All sequence functions must dispatch dynamically on the specific type of sequence passed into the sequence function call. This is a very small overhead especially in Lpp. However for absolute efficiency any sequence function can be typed for a specific sequence type and this dispatching overhead will not be incurred. For example in
length(sequence)
if we only expect sequence to be an Lpp String then
length(the(String, sequence))
would cause no sequence dispatching to take place.

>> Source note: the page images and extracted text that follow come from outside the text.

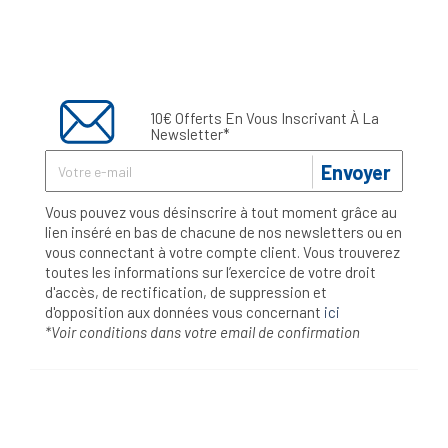
10€ Offerts En Vous Inscrivant À La
Newsletter*
Envoyer
Vous pouvez vous désinscrire à tout moment grâce au
lien inséré en bas de chacune de nos newsletters ou en
vous connectant à votre compte client. Vous trouverez
toutes les informations sur l’exercice de votre droit
d'accès, de rectification, de suppression et
d'opposition aux données vous concernant
ici
*Voir conditions dans votre email de confirmation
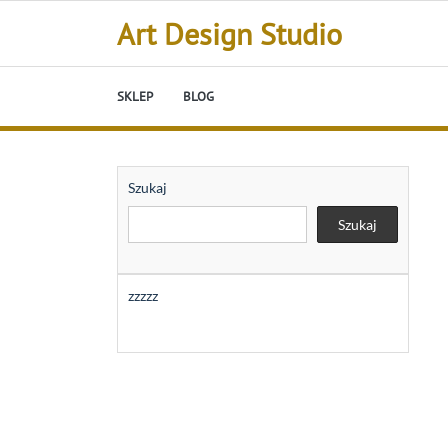
Skip
Art Design Studio
to
content
SKLEP
BLOG
Szukaj
Szukaj
zzzzz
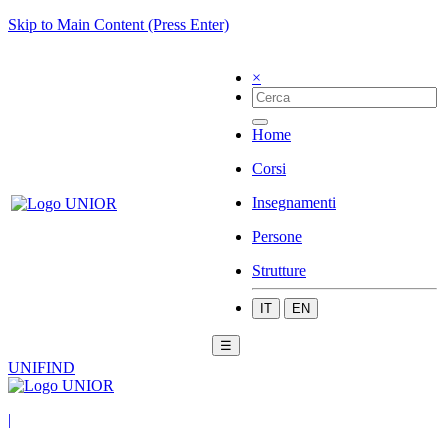
Skip to Main Content (Press Enter)
×
Home
Corsi
Insegnamenti
Persone
Strutture
IT
EN
☰
UNIFIND
|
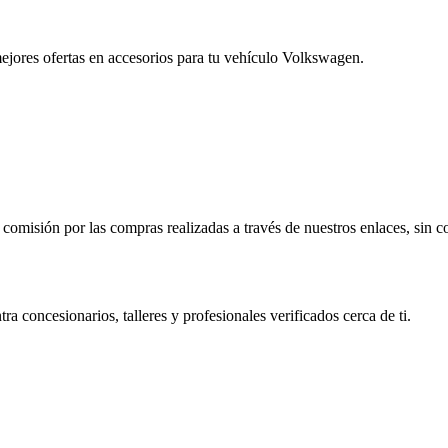
ejores ofertas en accesorios para tu vehículo Volkswagen.
isión por las compras realizadas a través de nuestros enlaces, sin cos
ra concesionarios, talleres y profesionales verificados cerca de ti.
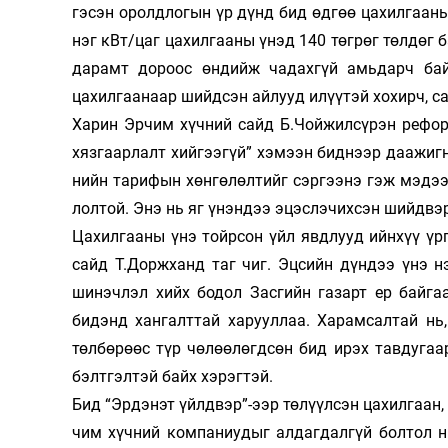
гэ­­­­­­сэн оролдлогын үр дүнд бид өдгөө цахилгаа
нэг кВт/цаг цахилгааны үнэд 140 төгрөг төлдөг бай
д­а­­рамт дороос өндийж чадахгүй амьдарч ба
цахилгаа­­наар шийдсэн айлууд илүүтэй хохирч, са
Харин Эрчим хүчний сайд Б.Чойжилсүрэн реформ
хязгаарлалт хийгээгүй” хэмээн биднээр даажигна
нийн тарифын хөнгөлөлтийг сэргээнэ гэж мэдээл
лол­­­той. Энэ нь яг үнэндээ эцэслэчихсэн шийдвэр
Цахилгааны үнэ тойрсон үйл явдлууд ийнхүү үргэ
сайд Т.Доржханд таг чиг. Эцсийн дүндээ үнэ нэм
шинэч­лэл хийх бодол Засгийн газарт ер байгааг
бидэнд хангалт­­тай ха­рууллаа. Харамсалтай нь,
төлбөрөөс түр чөлөө­­лөгд­­­сөн бид ирэх тавдуга
бэлтгэлтэй байх хэрэгтэй.
Бид “Эрдэнэт үйлдвэр”-ээр төлүүлсэн цахилгаан, 
чим хүчний компаниудыг алдагдалгүй болтол н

Or the user could define something like
inline let length_string(let sequence) {
return length(the(String, sequence);}
inline let length_list(let sequence) {
return length(theOrNil(Cons, sequence);}
and then use length_string when it is expected that
sequence will be a string and length_list when expecting
a list.
Since the whole idea of these specific type calls is absolute
efficiency, when calling a sequence function using this method and the
function overloads arguments as C++ types or Lpp types then only the
C++ types are allowed. For example if the normal sequence function
can take an int or an Lpp Integer then in the specific type
function arguments only the int will work
subseq(asThe(String, sequence), 3) // Works
subseq(asThe(String, sequence), iL(L(3))) // Works
subseq(asThe(String, sequence), L(3)) // Will not even compile
notice that the last is not allowed by this rule and will not work or even compile.
Frankly, unless absolute efficiency is desired, the overhead on sequence dispatching is so small that this specific dispatching method is rarely worth doing.